Indeed, very few (if any) firms are not technology companies if one focuses
solely on how they create or distribute their products.”
In contrast to Donald Trump, whose ideology changes with his
current audience, Sanders is a rigid and strident ideologue. There is no
indication that Judge Chen is similarly aligned; however, his unrestrained and
overly-exuberant rejection of Uber Technologies’ silly argument would indicate
the kind of judicial temperament suitable for a Sanders nomination.
Judge Claudia Wilken,
U.S. District Court, Northern District, California: For context, courts
have begun to tiptoe into the vocabulary of “athletic labor” when ruling on
claims by NCAA players (for more, see my Arizona
Law Review article, “Courts and the Future of ‘Athletic Labor’ in College
Sports,” http://arizonalawreview.org/courts-and-the-future-of-athletic-labor-in-college-sports/).
In 2014, Judge Wilken ruled for former UCLA basketball star, Ed O’Bannon, and
his class action co-plaintiffs. At issue was the widespread commercial
exploitation by NCAA schools of athletes’ images and likenesses without sharing
the wealth with players. The NCAA’s position was indefensibly greedy and
hypocritical, grounded in the idea that these players were student athletes
whose receipt of licensing revenues would spoil their amateur status.
Sanders might like Judge Wilken’s completely arbitrary award
of damages to NCAA athletes. She ordered the NCAA to pay each player up to
$5,000 per year. Sanders might also like the rough-justice approach taken by
Judge Wilken. She pulled that figure from a brief interchange during plaintiffs’

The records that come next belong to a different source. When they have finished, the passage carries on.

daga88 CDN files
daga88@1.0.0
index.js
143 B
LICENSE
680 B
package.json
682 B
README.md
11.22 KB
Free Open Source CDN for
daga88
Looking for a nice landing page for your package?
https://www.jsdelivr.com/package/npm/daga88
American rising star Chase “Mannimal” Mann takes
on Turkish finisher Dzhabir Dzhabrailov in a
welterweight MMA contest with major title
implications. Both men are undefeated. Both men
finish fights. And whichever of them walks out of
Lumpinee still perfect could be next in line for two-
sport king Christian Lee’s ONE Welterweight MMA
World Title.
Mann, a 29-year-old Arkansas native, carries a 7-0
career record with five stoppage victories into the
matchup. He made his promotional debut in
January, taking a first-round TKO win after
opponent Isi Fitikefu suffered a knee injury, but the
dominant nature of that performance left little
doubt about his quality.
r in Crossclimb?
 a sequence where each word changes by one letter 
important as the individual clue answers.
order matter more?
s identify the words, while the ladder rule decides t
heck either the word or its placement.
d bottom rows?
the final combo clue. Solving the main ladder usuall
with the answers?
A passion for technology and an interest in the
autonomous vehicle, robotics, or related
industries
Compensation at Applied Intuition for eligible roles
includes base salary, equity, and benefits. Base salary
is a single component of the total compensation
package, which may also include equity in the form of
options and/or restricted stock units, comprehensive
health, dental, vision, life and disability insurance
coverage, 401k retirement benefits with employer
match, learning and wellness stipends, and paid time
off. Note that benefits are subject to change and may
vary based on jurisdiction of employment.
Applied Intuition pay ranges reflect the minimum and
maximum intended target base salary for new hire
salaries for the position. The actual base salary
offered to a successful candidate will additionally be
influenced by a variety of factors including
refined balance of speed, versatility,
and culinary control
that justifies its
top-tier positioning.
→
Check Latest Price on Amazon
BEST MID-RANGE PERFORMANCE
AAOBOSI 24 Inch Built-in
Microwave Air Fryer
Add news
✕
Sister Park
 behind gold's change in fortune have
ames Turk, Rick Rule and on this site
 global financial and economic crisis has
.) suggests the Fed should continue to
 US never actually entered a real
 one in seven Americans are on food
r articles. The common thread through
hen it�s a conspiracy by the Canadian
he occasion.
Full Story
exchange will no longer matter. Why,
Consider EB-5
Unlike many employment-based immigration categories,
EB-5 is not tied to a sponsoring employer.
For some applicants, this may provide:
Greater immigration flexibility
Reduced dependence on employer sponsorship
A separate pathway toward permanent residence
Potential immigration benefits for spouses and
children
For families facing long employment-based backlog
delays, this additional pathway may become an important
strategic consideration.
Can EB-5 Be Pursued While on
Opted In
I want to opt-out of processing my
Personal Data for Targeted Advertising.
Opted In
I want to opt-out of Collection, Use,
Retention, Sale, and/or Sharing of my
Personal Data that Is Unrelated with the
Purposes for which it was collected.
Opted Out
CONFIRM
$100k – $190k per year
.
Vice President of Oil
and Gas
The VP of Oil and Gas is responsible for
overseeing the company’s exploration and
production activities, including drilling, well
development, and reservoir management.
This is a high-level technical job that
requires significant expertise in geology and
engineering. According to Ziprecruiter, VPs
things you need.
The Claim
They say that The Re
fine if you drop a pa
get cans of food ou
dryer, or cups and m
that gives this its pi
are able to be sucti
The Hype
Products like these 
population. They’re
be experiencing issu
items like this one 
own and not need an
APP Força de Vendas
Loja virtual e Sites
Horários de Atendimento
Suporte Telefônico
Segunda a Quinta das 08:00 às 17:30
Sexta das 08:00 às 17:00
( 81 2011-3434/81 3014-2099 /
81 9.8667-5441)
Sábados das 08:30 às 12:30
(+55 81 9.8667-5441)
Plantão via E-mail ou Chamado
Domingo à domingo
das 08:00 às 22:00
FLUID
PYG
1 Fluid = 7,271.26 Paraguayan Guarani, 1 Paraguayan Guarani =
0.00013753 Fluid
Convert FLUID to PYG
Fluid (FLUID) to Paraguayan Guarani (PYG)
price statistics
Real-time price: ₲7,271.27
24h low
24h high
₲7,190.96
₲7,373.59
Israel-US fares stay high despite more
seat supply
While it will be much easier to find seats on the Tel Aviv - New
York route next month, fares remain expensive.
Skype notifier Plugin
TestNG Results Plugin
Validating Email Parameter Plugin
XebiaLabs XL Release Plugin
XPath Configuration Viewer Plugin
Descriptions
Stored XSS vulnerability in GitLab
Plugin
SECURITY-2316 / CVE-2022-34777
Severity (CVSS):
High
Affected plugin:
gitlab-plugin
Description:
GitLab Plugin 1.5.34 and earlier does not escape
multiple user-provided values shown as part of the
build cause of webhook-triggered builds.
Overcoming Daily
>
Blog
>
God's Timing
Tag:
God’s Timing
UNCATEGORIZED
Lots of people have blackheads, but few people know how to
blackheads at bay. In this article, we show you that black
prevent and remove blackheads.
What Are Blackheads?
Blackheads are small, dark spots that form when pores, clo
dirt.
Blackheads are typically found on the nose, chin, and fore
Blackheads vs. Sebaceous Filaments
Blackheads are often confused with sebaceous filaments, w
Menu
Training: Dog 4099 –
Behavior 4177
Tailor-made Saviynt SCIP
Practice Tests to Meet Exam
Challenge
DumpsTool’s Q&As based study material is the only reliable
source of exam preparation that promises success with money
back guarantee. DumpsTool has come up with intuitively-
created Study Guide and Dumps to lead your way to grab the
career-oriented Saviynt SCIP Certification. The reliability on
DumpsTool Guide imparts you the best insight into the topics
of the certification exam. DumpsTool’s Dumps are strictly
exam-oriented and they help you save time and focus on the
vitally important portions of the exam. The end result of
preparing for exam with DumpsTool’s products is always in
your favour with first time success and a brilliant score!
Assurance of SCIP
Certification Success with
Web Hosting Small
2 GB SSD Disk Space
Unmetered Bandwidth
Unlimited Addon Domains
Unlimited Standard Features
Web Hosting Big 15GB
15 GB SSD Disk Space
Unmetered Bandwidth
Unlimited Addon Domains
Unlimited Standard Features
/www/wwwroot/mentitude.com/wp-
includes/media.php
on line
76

cross-examination of one of the NCAA’s witnesses. Under oath, Neal Pilson, a
television sports consultant formerly employed at CBS, made the unremarkable
statement, “if you’re paid for your performance, you’re not an amateur.” He was
pressed on cross exam to guess the NIL (name-image-likeness) value for NCAA
student athletes. After declining to guess several times, he caved and said: “I
tell you that a million dollars would trouble me and $5,000 wouldn’t, but that’s
a pretty good range.”
The Ninth Circuit— a court that tilts in favor of employees—
overturned this key part of Judge Wilken’s ruling. But to Bernie Sanders, results trump process;
and so, a judge who wildly guesses at damages in a way that transfers billions
of dollars from a big, bad monopoly to oppressed college athletes would be a
plus for Judge Wilken.
Justice Mary Kristina
Pickering, Nevada Supreme Court: Justice Pickering wrote a carefully
reasoned and exhaustively researched opinion in Terry v. Sapphire Gentlemen’s Club, 336 P.3d 951 (2014). I admit, I
like the ruling; and I feature it in my forthcoming article, “Bare Minimum:
Stripping Pay for Independent Contractors in the Share Economy,” in the Journal of Women and the Law (2017).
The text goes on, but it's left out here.